Fitzwilliam seated himself, glancing between them with interest. “You look as cheerful as I have ever seen you, Bingley, but my cousin seems dreadfully serious. Well, then, Darcy, have you been weighed down by business or sentiment?”
“I suppose I must say sentiment,” Darcy replied reluctantly.
Fitzwilliam smiled knowingly. “Then I suspect I know the subject.”
“You may,” Bingley said with a chuckle.
Fitzwilliam turned to Darcy. “Then I shall add to it. Have you invited a lady to my mother’s ball yet?”
Darcy’s jaw tightened. “I have not.”
“You cannot intend to attend alone.”
“No, of course not,” Darcy said impatiently. “It is an essential component of the plan. But as my aunt’s parties are held in high esteem, I may be confident of being accepted even when issuing a tardy invitation.”
“If this concerns Elizabeth Bennet,” Fitzwilliam said, “you are being unnecessarily obstinate.”
“If it concerns Elizabeth Bennet,” Darcy replied steadily, “I am being exacting.”
His cousin gave him a long look. “Well, well, Darcy,” he said at last. “Is this an admission, then? You are prepared to confess that you do care for the lady?”
“I — yes,” Darcy said abruptly at last, looking away. “Yes, I can no longer deny it. For what little good it may do.”
“She would be a fool not to accept you,” Fitzwilliam said lightly. “Ten thousand a year and Pemberley are persuasive arguments.”
Darcy’s expression hardened. “I will not be accepted on such grounds. It would be a cruelty to us both to allow it. As much as I hate the thought of being without the woman I love, it is infinitely preferable to marrying her if she does not love me.”
Fitzwilliam regarded him with fresh interest, his smile turned crooked. “That is a high standard.”
“It is the only one I will permit myself,” Darcy replied.
“You may suffer for it,” Fitzwilliam observed.
“I already do,” Darcy said quietly.
The conversation drifted after that, though Darcy remained only partially attentive.
His thoughts returned again and again to Elizabeth.
To her composure during their meeting at Mr Gardiner’s warehouse.
To the readiness with which she had agreed to the plan.

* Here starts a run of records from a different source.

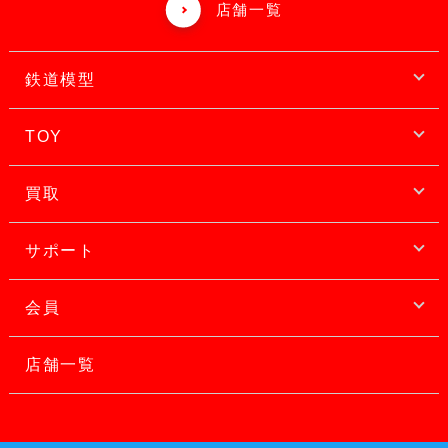
店舗一覧
鉄道模型
TOY
買取
サポート
会員
店舗一覧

To the careful distance she maintained even when gratitude softened her manner.
No matter how much he wanted to imagine she shared his feelings, he would be a fool to confuse mere civility for affection.
As the days passed, Darcy knew he must invite some lady to the countess’s party, yet the prospect filled him with an unease he could neither explain nor dispel.
Every attempt to imagine himself arriving with another woman ended in dissatisfaction.
He found fault where none existed, dismissed possibilities without reason, and delayed decisions that should have been simple.
Perhaps inevitably, Georgiana noticed.
She did not speak of it at first, but her concern grew more evident as the days passed.
Darcy knew himself to be restless in a way she would never have seen before, distracted even in familiar routines, prone to absent-mindedness, but even his best attempts at self-discipline could not seem to restore his mind to composure.
At last, she ventured a gentle inquiry.
“You seem troubled,” Georgiana said hesitantly one evening. “Is it something I have done?”
Darcy looked at her in surprise. “No. Never that.”
She studied him with careful attention. “Then it must be something that weighs upon you more heavily than you wish to admit.”
Darcy hesitated, then smiled faintly. “You are very perceptive.”
“I have learned from the best,” she replied.
He said nothing more, unwilling to burden her with what he could not resolve himself. Yet her concern lingered with him, a reminder that his distress was not as invisible as he had hoped.
It was on the morning of the seventh day that the note arrived.
It bore Mr Gardiner’s hand.
Darcy tore it open without delay, his pulse quickening as he read the brief request for a meeting at the warehouse. No explanation accompanied it, no hint of its purpose.
His first thought was of Elizabeth. Something must have gone wrong.
Darcy did not recall giving instructions for the carriage, only that it was ready almost at once.
He scarcely noticed the streets as they passed, though he had travelled them before, and more than once to the same destination.
His thoughts were fixed entirely upon the note folded in his coat pocket and the fear it had awakened.